Bursch is a prolific speaker and writer, including co-writing the Institute for Continuing Legal Education’s Appellate Practice Handbook with his Warner colleague Gaëtan Gerville-Réache and authoring the “Michigan Supreme Court’s Guide to Counsel,” and has won numerous awards and honors over his career.
It was for his briefs in three of the SCOTUS cases that the National Association of Attorneys General (NAAG) gave him the Best Brief Award. About six or seven briefs are selected each year by a panel of independent U.S. Supreme Court experts, such as former clerks and major U.S. law firm attorneys. It is rare, even perhaps singular, for the same individual to win three years in a row, but Bursch pulled that off.
He has also just found out that, for the fourth time, he will receive the Distinguished Brief Award for advocacy in the Michigan Supreme Court from the Thomas M. Cooley Law Review. That award is in its 29th year and is given to the most scholarly briefs filed in the Michigan Supreme Court. A panel of jurists evaluates the briefs on the basis of question presented, point headings, statement of the case, argument and analysis, style, mechanics, and best overall brief.
That most recent award was based on his brief in Andrie Inc. v. Department of Treasury, which meticulously explored the statutes regarding sales tax and use tax in Michigan.
The case for which he won the NAAG award was much different. Burt v. Titlow is the stuff of which true crime stories are made, involving a transgender defendant, a treacherous lover who wore a wire, claims of ineffective counsel, and murder by “burking.”

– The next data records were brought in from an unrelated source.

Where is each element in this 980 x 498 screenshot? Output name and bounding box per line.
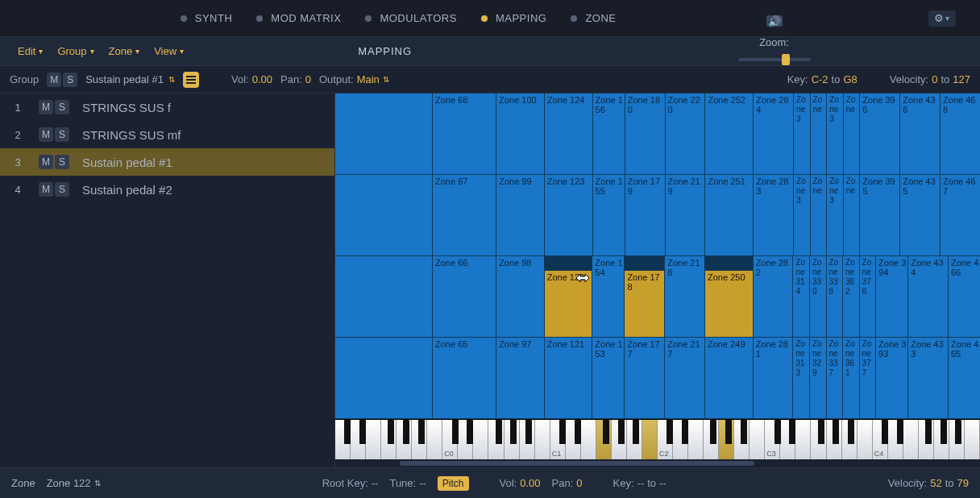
zone-cell[interactable]: Zone 124: [544, 93, 592, 174]
zone-cell[interactable]: Zone 281: [753, 338, 793, 418]
zone-pan[interactable]: Pan:0: [552, 477, 583, 489]
audition-speaker-button[interactable]: 🔊: [766, 15, 783, 27]
solo-button[interactable]: S: [55, 155, 69, 169]
zone-cell[interactable]: Zone 313: [792, 338, 809, 418]
zoom-slider[interactable]: [738, 58, 811, 61]
zone-cell[interactable]: Zone 433: [907, 338, 948, 418]
black-key[interactable]: [882, 420, 888, 444]
zone-cell[interactable]: Zone 219: [665, 175, 705, 255]
zone-cell[interactable]: Zone 361: [842, 338, 859, 418]
solo-button[interactable]: S: [55, 127, 69, 142]
tab-modulators[interactable]: MODULATORS: [365, 12, 457, 24]
black-key[interactable]: [818, 420, 824, 444]
white-key[interactable]: [535, 420, 550, 459]
black-key[interactable]: [618, 420, 625, 444]
zone-cell[interactable]: Zone 100: [496, 93, 544, 174]
black-key[interactable]: [633, 420, 639, 444]
tab-mod-matrix[interactable]: MOD MATRIX: [256, 12, 341, 24]
tab-mapping[interactable]: MAPPING: [481, 12, 546, 24]
zone-cell[interactable]: Zone 153: [592, 338, 624, 418]
white-key[interactable]: [795, 420, 811, 459]
menu-zone[interactable]: Zone▾: [102, 42, 147, 60]
group-row[interactable]: 4MSSustain pedal #2: [0, 176, 334, 203]
zone-cell[interactable]: Zone: [843, 93, 860, 174]
zone-cell[interactable]: Zone 284: [753, 93, 793, 174]
zone-cell[interactable]: Zone 249: [704, 338, 753, 418]
group-pan[interactable]: Pan:0: [280, 73, 311, 85]
zone-cell[interactable]: Zone: [843, 175, 860, 255]
zone-cell[interactable]: Zone 97: [496, 338, 544, 418]
zone-cell[interactable]: Zone 68: [432, 93, 496, 174]
black-key[interactable]: [403, 420, 409, 444]
zone-cell[interactable]: Zone 65: [432, 338, 496, 418]
mute-button[interactable]: M: [39, 182, 53, 197]
black-key[interactable]: [359, 420, 366, 444]
group-velocity-range[interactable]: Velocity:0to127: [890, 73, 970, 85]
group-mute-button[interactable]: M: [47, 73, 61, 87]
zone-cell[interactable]: Zone 377: [859, 338, 876, 418]
black-key[interactable]: [603, 420, 609, 444]
zone-cell[interactable]: Zone 66: [432, 256, 496, 337]
zone-cell[interactable]: Zone 329: [809, 338, 826, 418]
zone-cell[interactable]: Zone 218: [664, 256, 704, 337]
zone-cell[interactable]: Zone 220: [665, 93, 705, 174]
zone-name-selector[interactable]: Zone 122⇅: [47, 477, 101, 489]
white-key[interactable]: [688, 420, 704, 459]
menu-view[interactable]: View▾: [147, 42, 190, 60]
zone-cell[interactable]: Zone 3: [793, 93, 810, 174]
zone-cell[interactable]: Zone 179: [625, 175, 665, 255]
zone-cell[interactable]: Zone 121: [544, 338, 592, 418]
mute-button[interactable]: M: [39, 155, 53, 169]
black-key[interactable]: [774, 420, 781, 444]
zone-cell[interactable]: Zone 338: [826, 256, 843, 337]
zone-cell[interactable]: Zone 395: [859, 175, 899, 255]
white-key[interactable]: [581, 420, 596, 459]
zone-cell[interactable]: Zone 434: [907, 256, 948, 337]
black-key[interactable]: [418, 420, 425, 444]
black-key[interactable]: [575, 420, 581, 444]
black-key[interactable]: [682, 420, 688, 444]
zone-cell[interactable]: Zone 180: [625, 93, 665, 174]
black-key[interactable]: [452, 420, 459, 444]
black-key[interactable]: [525, 420, 532, 444]
zone-cell[interactable]: Zone 378: [859, 256, 876, 337]
zoom-handle[interactable]: [782, 54, 790, 65]
zone-cell[interactable]: Zone 217: [664, 338, 704, 418]
zone-cell[interactable]: Zone: [810, 93, 827, 174]
zone-cell[interactable]: Zone 435: [899, 175, 940, 255]
black-key[interactable]: [496, 420, 502, 444]
group-row[interactable]: 3MSSustain pedal #1: [0, 148, 334, 176]
zone-cell[interactable]: Zone 156: [592, 93, 625, 174]
zone-cell[interactable]: Zone 178: [624, 256, 664, 337]
black-key[interactable]: [833, 420, 839, 444]
group-key-range[interactable]: Key:C-2toG8: [787, 73, 858, 85]
white-key[interactable]: [750, 420, 765, 459]
black-key[interactable]: [955, 420, 961, 444]
zone-cell[interactable]: Zone 99: [496, 175, 544, 255]
black-key[interactable]: [467, 420, 473, 444]
zone-cell[interactable]: Zone 393: [875, 338, 907, 418]
black-key[interactable]: [388, 420, 394, 444]
zone-cell[interactable]: Zone 362: [842, 256, 859, 337]
black-key[interactable]: [789, 420, 795, 444]
zone-cell[interactable]: Zone 252: [704, 93, 753, 174]
group-name-selector[interactable]: Sustain pedal #1 ⇅: [85, 73, 175, 85]
zone-key-range[interactable]: Key:--to--: [613, 477, 666, 489]
zone-cell[interactable]: Zone 98: [496, 256, 544, 337]
white-key[interactable]: [965, 420, 980, 459]
zone-cell[interactable]: Zone 123: [544, 175, 592, 255]
zone-rootkey[interactable]: Root Key:--: [322, 477, 379, 489]
zone-velocity-range[interactable]: Velocity:52to79: [888, 477, 969, 489]
zone-cell[interactable]: Zone 3: [826, 93, 843, 174]
black-key[interactable]: [510, 420, 517, 444]
zone-cell[interactable]: Zone 251: [704, 175, 753, 255]
black-key[interactable]: [666, 420, 673, 444]
zone-cell[interactable]: Zone 155: [592, 175, 625, 255]
black-key[interactable]: [897, 420, 903, 444]
zone-cell[interactable]: Zone 468: [940, 93, 980, 174]
white-key[interactable]: [427, 420, 442, 459]
group-vol[interactable]: Vol:0.00: [231, 73, 272, 85]
zone-cell[interactable]: Zone: [810, 175, 827, 255]
group-solo-button[interactable]: S: [63, 73, 77, 87]
solo-button[interactable]: S: [55, 182, 69, 197]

“I started out my brief talking about burking,” Bursch says with a bit of a mischievous smile. “It involves victims so inebriated they passed out, and then killing them by covering their nose and mouth, which doesn’t leave a trace.
“There were these two fellows in Edinburgh, one of them named Burke, digging up bodies so they could get money for the cadavers, and they figured out they could just find the local drunkards and kill them that way so no one could tell they’d been killed. Of course, they did this a few too many times and got caught, and it became known as burking.”

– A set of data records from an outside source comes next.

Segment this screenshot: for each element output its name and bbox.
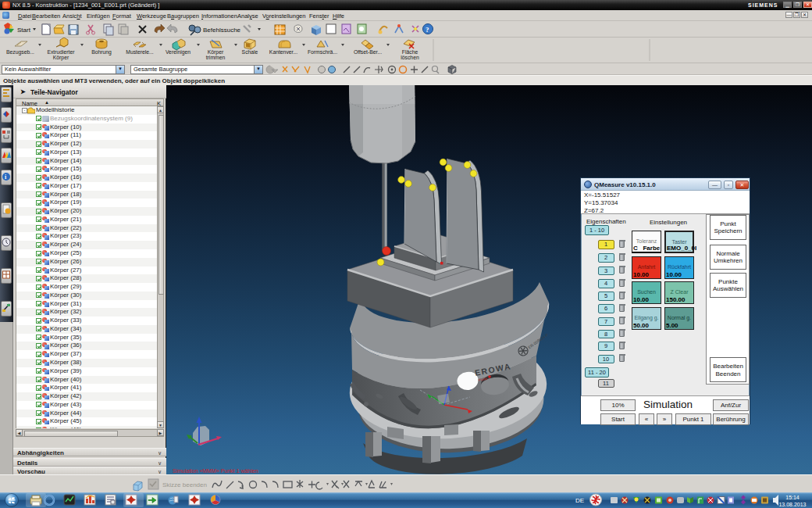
svg-text:Simulation «MMM» Punkt 1 wähle: Simulation «MMM» Punkt 1 wählen <box>173 468 258 474</box>
svg-text:15:14: 15:14 <box>785 495 800 500</box>
svg-text:Skizze beenden: Skizze beenden <box>162 481 207 488</box>
svg-text:Start: Start <box>17 27 31 34</box>
svg-text:?: ? <box>426 26 429 34</box>
svg-text:DE: DE <box>575 497 584 504</box>
svg-text:Befehlssuche: Befehlssuche <box>203 27 241 34</box>
svg-text:13.08.2013: 13.08.2013 <box>778 502 806 507</box>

That ability to tell a good story is one of the two hallmarks of a good brief, he says: it should be very clear and concise—and as short as possible—and it should be interesting to read.
Bursch offers similar advice about oral argument, particularly before SCOTUS. “You need to be able to deliver concisely and to the point. The justices ask lots and lots of questions during the time you have to argue, including hypotheticals, and if you can’t get your point across in a few seconds, it will get lost.” Bursch himself is impressively skilled at doing so, speaking and thinking remarkably quickly.
About his success, Bursch comments, “I’ve been blessed with a lot of opportunities to do appeals and have had a series of really great mentors as far as briefs go. I’ll throw out a few names—Bob Jonker, now Judge Jonker, who is fantastic; Bill Jansen, Jeff Birkhold, Jay Cragwell, Pete Gustafson. They’re all still at Warner. Pete is Of Counsel and the rest are all still practicing.” He also counts Attorney General Bill Schuette, who appointed him solicitor general, as a big influence on his life.
Bursch says the main reason he left his position with the state was that he wanted to spend more time with his family. “I have five kids, and one is a senior in high school now,” he says. “It was an hour each way every single day, and when I was arguing in front of the Supreme Court I would be gone a week and a half at a time. Now I can coach their soccer teams, shuttle them around ... Plus, it’s nice to have private clients. You can’t really have lunch with the people of the State of Michigan,” he adds.
Bursch’s main goal in taking the job was to be of service to those people of the state at a time when he felt the state was going to be turning itself around, and, he adds, “After three years I felt like I had made the commitment to public service that I’d intended to.”